Give back exactly the lines of the entries below from the line with "Datenschutzrichtlinie (118, 614)" to the line with "Ja ich verstehe! [button] (133, 1487)", inclusive, and only those.

Records supplied ▸
┄┄┄┄┄┄┄┄┄┄┄┄┄┄┄┄┄┄┄┄
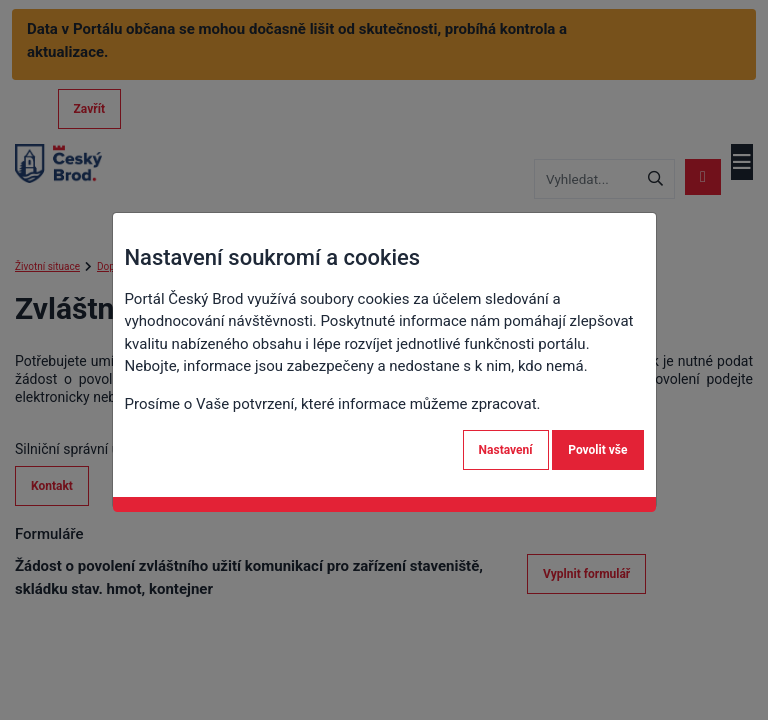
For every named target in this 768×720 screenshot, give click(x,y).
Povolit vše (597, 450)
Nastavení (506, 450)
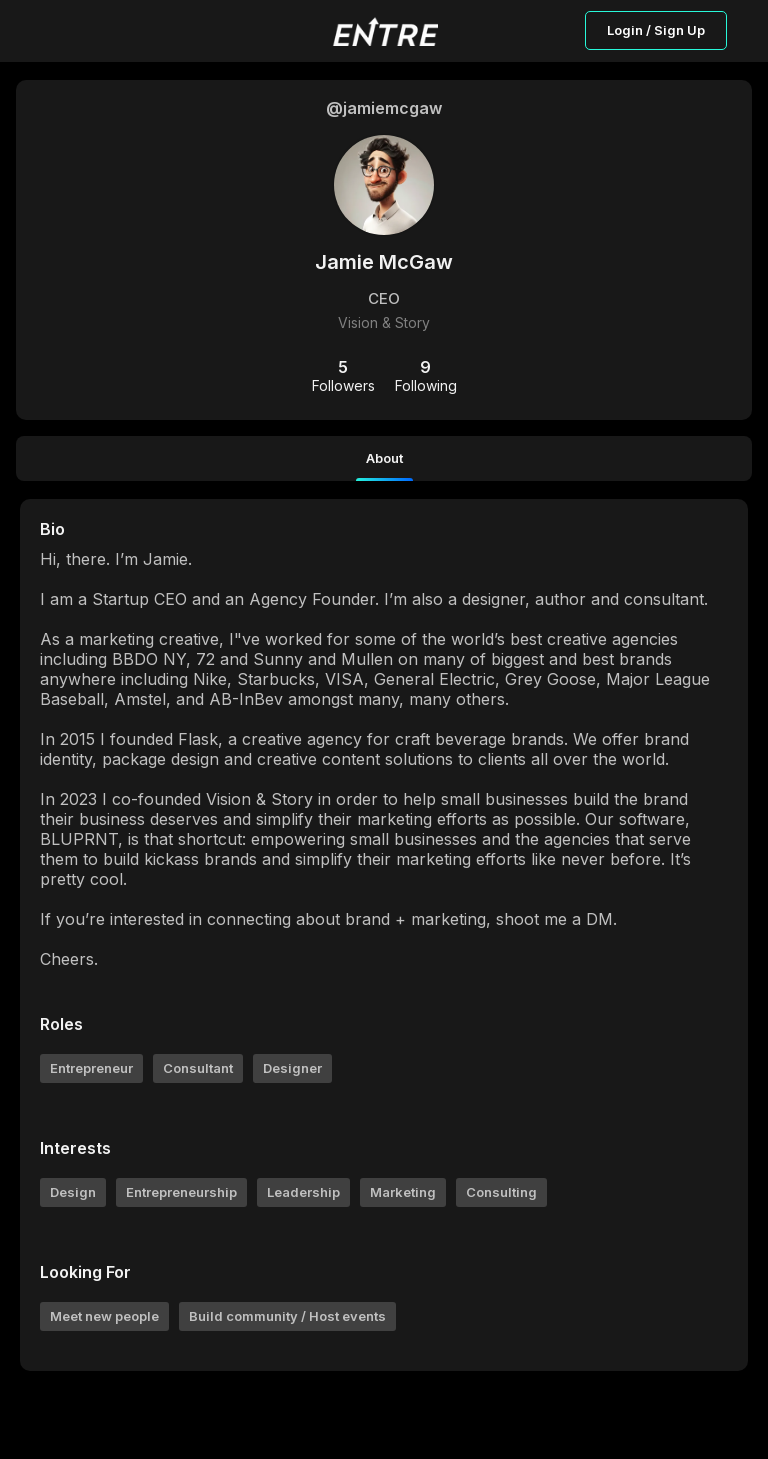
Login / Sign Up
┄┄┄┄┄┄┄┄┄┄┄┄┄┄┄┄┄┄┄┄
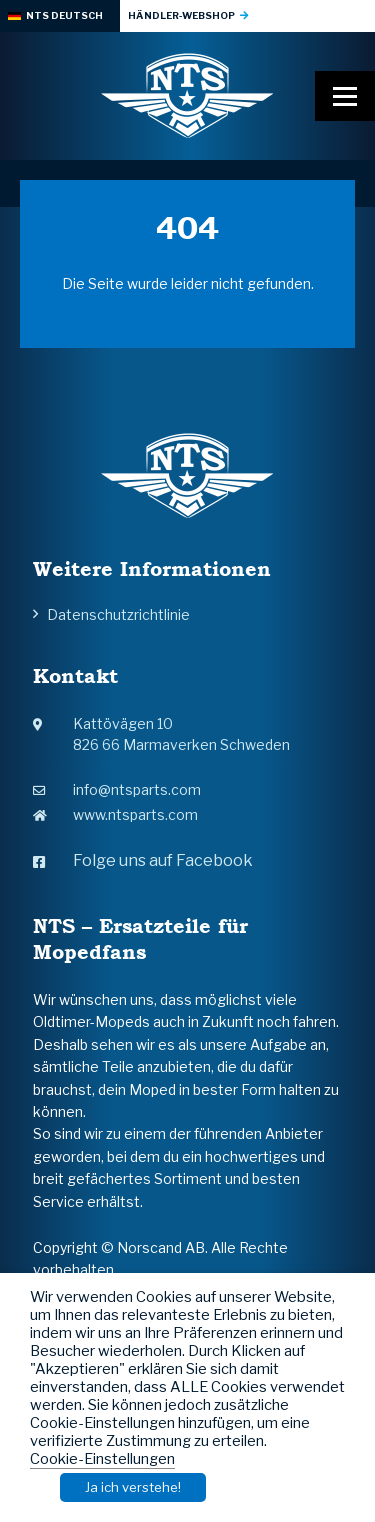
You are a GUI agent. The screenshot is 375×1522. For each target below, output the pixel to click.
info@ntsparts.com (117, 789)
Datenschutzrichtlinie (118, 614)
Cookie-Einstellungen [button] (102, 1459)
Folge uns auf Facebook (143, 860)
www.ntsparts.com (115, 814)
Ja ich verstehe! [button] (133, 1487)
┄┄┄┄┄┄┄┄┄┄┄┄┄┄┄┄┄┄┄┄
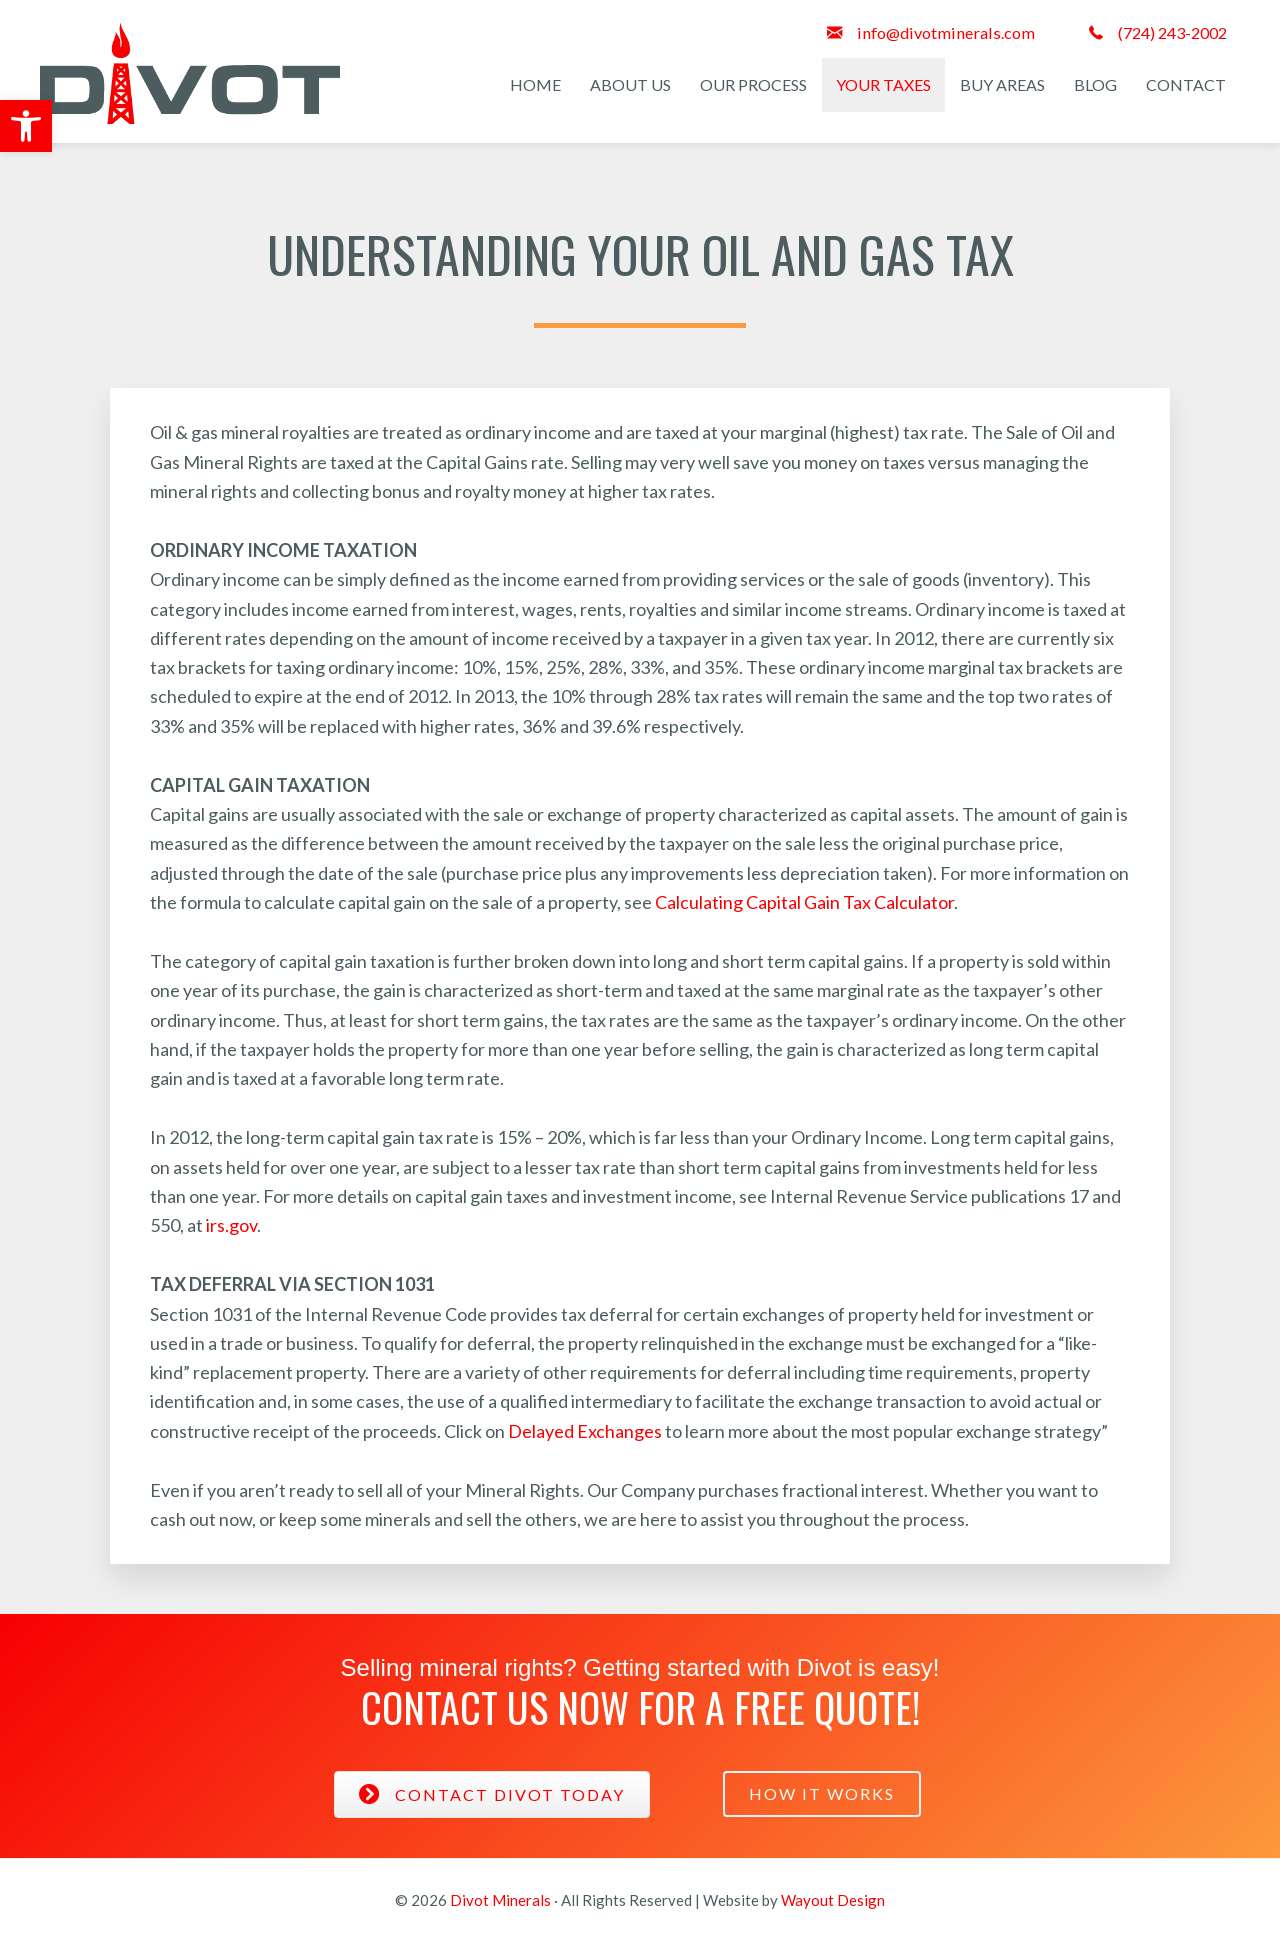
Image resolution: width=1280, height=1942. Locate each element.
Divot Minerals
┄┄┄┄┄┄┄┄┄┄┄┄┄┄┄┄┄┄┄┄
Response to this task ▸
Datenschutzrichtlinie (118, 614)
Cookie-Einstellungen [button] (102, 1459)
Folge uns auf Facebook (143, 860)
www.ntsparts.com (115, 814)
Ja ich verstehe! [button] (133, 1487)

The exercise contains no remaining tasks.